Conducta cívica ejemplar
L as elecciones generales mostraron por parte del pueblo hondureño, una conducta cívica ejemplar, en paz y armonía los votantes fueron llegando a los centros electorales para depositar su voto.

Allí fueron atendidos con toda cortesía, por lo que rápidamente pudieron cumplir con el procedimiento de elegir los candidatos de su preferencia.
Hasta el momento, no se ha conocido que haya habido discusiones o emisión de frases altisonantes, entre quienes se mantuvieron en las filas. Todo en el más absoluto orden. Tampoco hubo alteraciones de ningún tipo, al momento del conteo de sufragios, ya que en muchos centros de votación hubo ciudadanos que se quedaron, durante la revisión de los votos. y hasta la elaboración del acta final.
Fue un acontecimiento que impactó, a los diferentes Observadores Internacionales y nacionales quienes fueron testigos fehacientes de la conducta edificante de la ciudanía. Ciudadanos que de manera consciente, acudieron a las urnas para expresar su opinión sobre quienes desean, sean las personas que como autoridades de nivel nacional o local, tengan la responsabilidad de forjar el futuro de la nación.
Fue algo inesperado, pues durante la campaña electoral, se hizo un uso profuso de la violencia verbal. También se habló que existieron amenazas a personas para que no acudieran a los centros de votación. Antecedentes que hacían presagiar que pudiera existir un ambiente de inquietud y temor, al momento de acudir a votar.
La opinión general es que los comicios fueron transparentes; que no se reportó abundante ocurrencia de delitos electorales. Pues quienes se encargaron de cuidar las mesas electorales, fueron muy celosos de realizar su labor cívica con la mayor responsabilidad, además estaba la presencia de Observadores, cuyo cometido principal, era cerciorarse de que todo se realizara con la mayor honestidad.

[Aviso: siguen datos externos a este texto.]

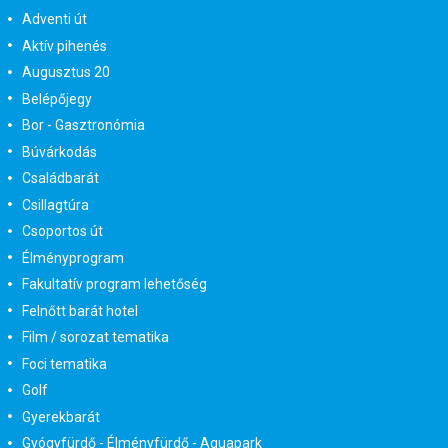
Adventi út
Aktív pihenés
Augusztus 20
Belépőjegy
Bor - Gasztronómia
Búvárkodás
Családbarát
Csillagtúra
Csoportos út
Élményprogram
Fakultatív program lehetőség
Felnőtt barát hotel
Film / sorozat tematika
Foci tematika
Golf
Gyerekbarát
Gyógyfürdő - Élményfürdő - Aquapark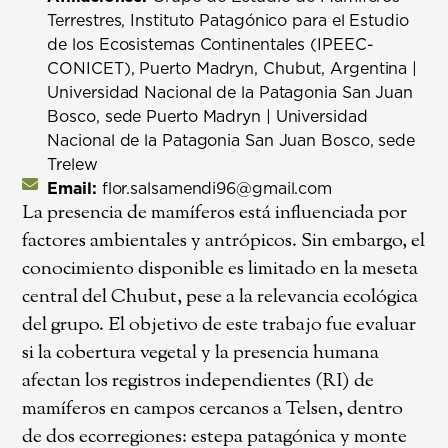
Terrestres, Instituto Patagónico para el Estudio
de los Ecosistemas Continentales (IPEEC-
CONICET), Puerto Madryn, Chubut, Argentina |
Universidad Nacional de la Patagonia San Juan
Bosco, sede Puerto Madryn | Universidad
Nacional de la Patagonia San Juan Bosco, sede
Trelew
Email:
flor.salsamendi96@gmail.com
La presencia de mamíferos está influenciada por
factores ambientales y antrópicos. Sin embargo, el
conocimiento disponible es limitado en la meseta
central del Chubut, pese a la relevancia ecológica
del grupo. El objetivo de este trabajo fue evaluar
si la cobertura vegetal y la presencia humana
afectan los registros independientes (RI) de
mamíferos en campos cercanos a Telsen, dentro
de dos ecorregiones: estepa patagónica y monte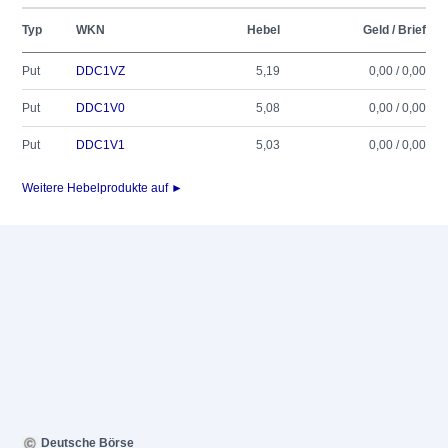
Typ
WKN
Hebel
Geld / Brief
Put
DDC1VZ
5,19
0,00 / 0,00
Put
DDC1V0
5,08
0,00 / 0,00
Put
DDC1V1
5,03
0,00 / 0,00
Weitere Hebelprodukte auf ►
Deutsche Börse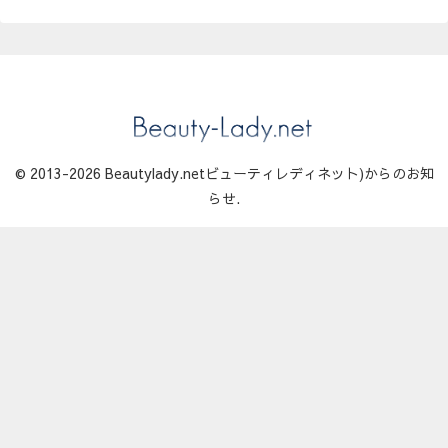
© 2013-2026 Beautylady.netビューティレディネット)からのお知
らせ.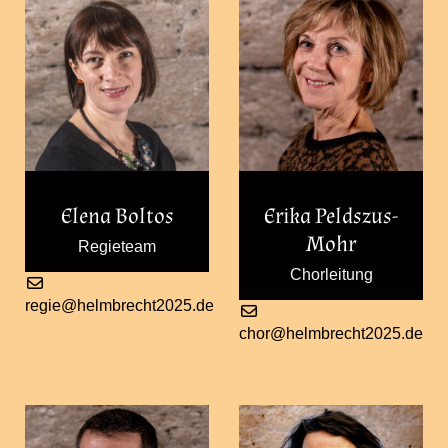
Elena Boltos
Erika Peldszus-
Mohr
Regieteam
Chorleitung
regie@helmbrecht2025.de
chor@helmbrecht2025.de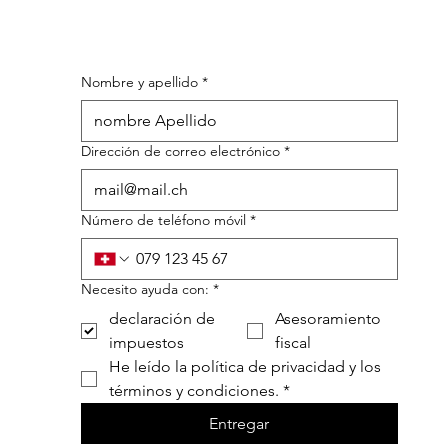
Nombre y apellido
*
Dirección de correo electrónico
*
Número de teléfono móvil
*
Necesito ayuda con:
*
declaración de
Asesoramiento
impuestos
fiscal
He leído la política de privacidad y los 
términos y condiciones.
*
Entregar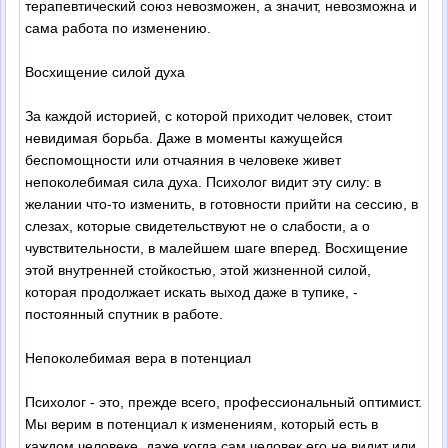
терапевтический союз невозможен, а значит, невозможна и
сама работа по изменению.
Восхищение силой духа
За каждой историей, с которой приходит человек, стоит
невидимая борьба. Даже в моменты кажущейся
беспомощности или отчаяния в человеке живет
непоколебимая сила духа. Психолог видит эту силу: в
желании что-то изменить, в готовности прийти на сессию, в
слезах, которые свидетельствуют не о слабости, а о
чувствительности, в малейшем шаге вперед. Восхищение
этой внутренней стойкостью, этой жизненной силой,
которая продолжает искать выход даже в тупике, -
постоянный спутник в работе.
Непоколебимая вера в потенциал
Психолог - это, прежде всего, профессиональный оптимист.
Мы верим в потенциал к изменениям, который есть в
каждом человеке, даже когда сам человек его не видит или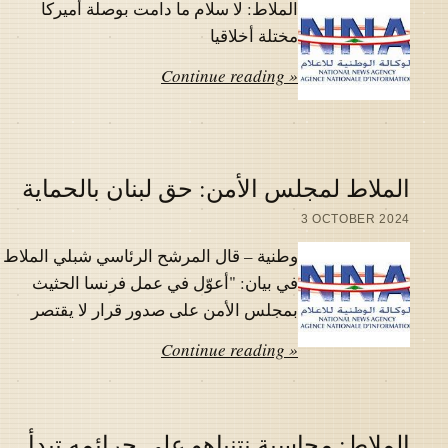
الملاط: لا سلام ما دامت بوصلة أميركا
مختلة أخلاقيا
Continue reading »
الملاط لمجلس الأمن: حق لبنان بالحماية
3 OCTOBER 2024
وطنية – قال المرشح الرئاسي شبلي الملاط
في بيان: "أعوّل في عمل فرنسا الحثيث
بمجلس الأمن على صدور قرار لا يقتصر
Continue reading »
الملاط: محاسبة نتنياهو على جرائمه تبدأ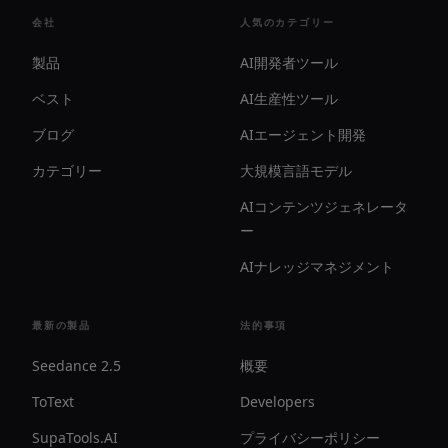
会社
人気のカテゴリー
製品
AI開発者ツール
ベスト
AI生産性ツール
ブログ
AIエージェント開発
カテゴリー
大規模言語モデル
AIコンテンツジェネレータ
ー
AIナレッジマネジメント
最新の製品
法的事項
Seedance 2.5
概要
ToText
Developers
SupaTools.AI
プライバシーポリシー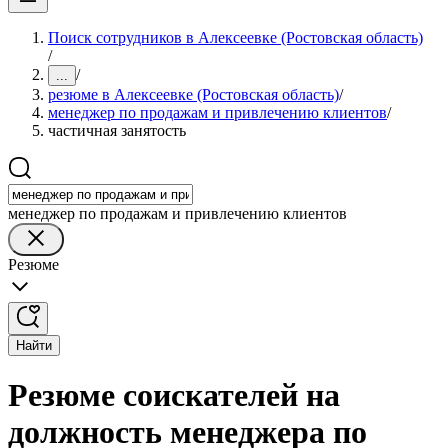
Поиск сотрудников в Алексеевке (Ростовская область)
/
/
...
резюме в Алексеевке (Ростовская область)
/
менеджер по продажам и привлечению клиентов
/
частичная занятость
менеджер по продажам и привлечению клиентов
Резюме
Найти
Резюме соискателей на
должность менеджера по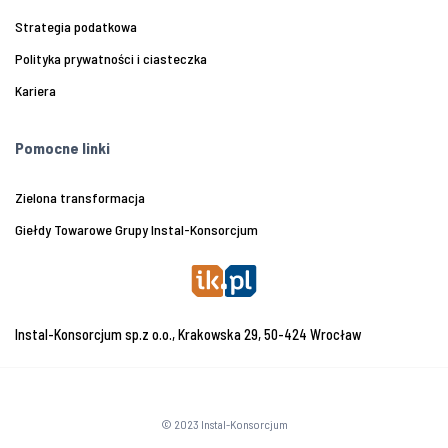
Strategia podatkowa
Polityka prywatności i ciasteczka
Kariera
Pomocne linki
Zielona transformacja
Giełdy Towarowe Grupy Instal-Konsorcjum
Instal-Konsorcjum sp.z o.o., Krakowska 29, 50-424 Wrocław
© 2023 Instal-Konsorcjum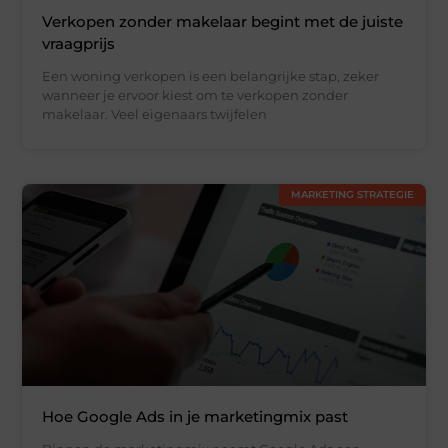
Verkopen zonder makelaar begint met de juiste
vraagprijs
Een woning verkopen is een belangrijke stap, zeker
wanneer je ervoor kiest om te verkopen zonder
makelaar. Veel eigenaars twijfelen
MARKETING STRATEGIE
Hoe Google Ads in je marketingmix past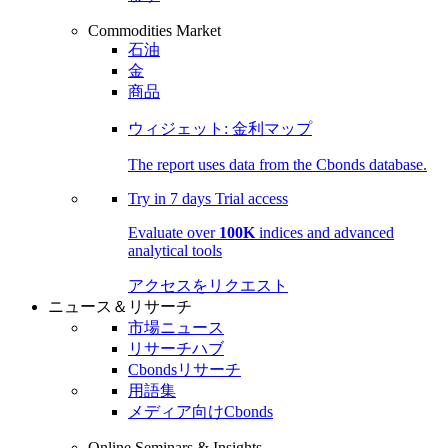
Commodities Market
石油
金
商品
ウィジェット: 金利マップ
The report uses data from the Cbonds database.
Try in
7 days
Trial access
Evaluate over
100K
indices and advanced
analytical tools
アクセスをリクエスト
ニュース＆リサーチ
市場ニュース
リサーチハブ
Cbondsリサーチ
用語集
メディア向けCbonds
Online Seminars & Insights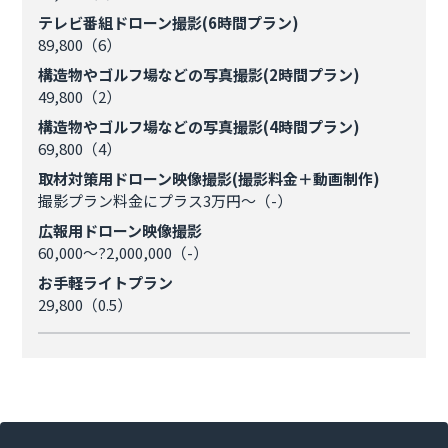
テレビ番組ドローン撮影(6時間プラン)
89,800（6）
構造物やゴルフ場などの写真撮影(2時間プラン)
49,800（2）
構造物やゴルフ場などの写真撮影(4時間プラン)
69,800（4）
取材対策用ドローン映像撮影(撮影料金＋動画制作)
撮影プラン料金にプラス3万円～（-）
広報用ドローン映像撮影
60,000～?2,000,000（-）
お手軽ライトプラン
29,800（0.5）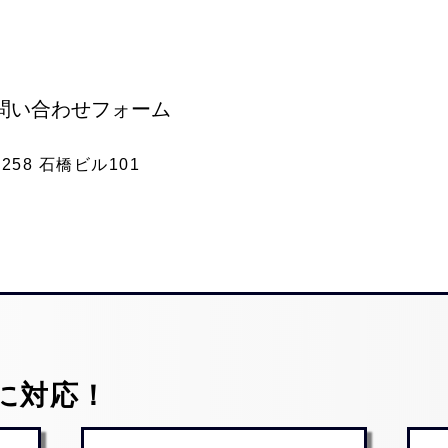
問い合わせフォーム
58 石橋ビル101
に対応！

El proceso siempre estuvo cuestionado, con antelación, en cuanto al aspecto de transparencia, pues los partidos opositores, insistieron mucho en que el partido de Gobierno montaría una operación falaz, para alterar los resultados finales a su favor. Debido a esa acusación tan grave, el Tribunal Supremo Electoral no emitió de inmediato el cómputo de votos, sino que tuvo una atinada espera de algunas horas, y hasta que tuvo el 57 % de las actas presidenciales escrutadas comenzó a divulgar los datos. Tiempo prudente porque los distintos Partidos, habían tenido en ese lapso, la oportunidad de revisar las copias físicas de las actas de mesa, que se les habían enviado.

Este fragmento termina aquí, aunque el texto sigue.